* [SUPPLIED INFORMATION]:
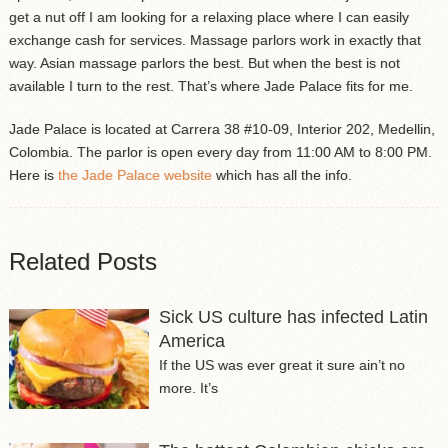
get a nut off I am looking for a relaxing place where I can easily
exchange cash for services. Massage parlors work in exactly that
way. Asian massage parlors the best. But when the best is not
available I turn to the rest. That’s where Jade Palace fits for me.
Jade Palace is located at Carrera 38 #10-09, Interior 202, Medellin,
Colombia. The parlor is open every day from 11:00 AM to 8:00 PM.
Here is
the Jade Palace website
which has all the info.
Related Posts
Sick US culture has infected Latin
America
If the US was ever great it sure ain’t no
more. It’s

* [WHAT YOU HAVE TO DO]:
With the line containing "Sick US culture has infected Latin" as the start, transcribe each line through the end of the listing above, exactly and only.

* [EXERCISE SOLUTION]:
Sick US culture has infected Latin
America
If the US was ever great it sure ain’t no
more. It’s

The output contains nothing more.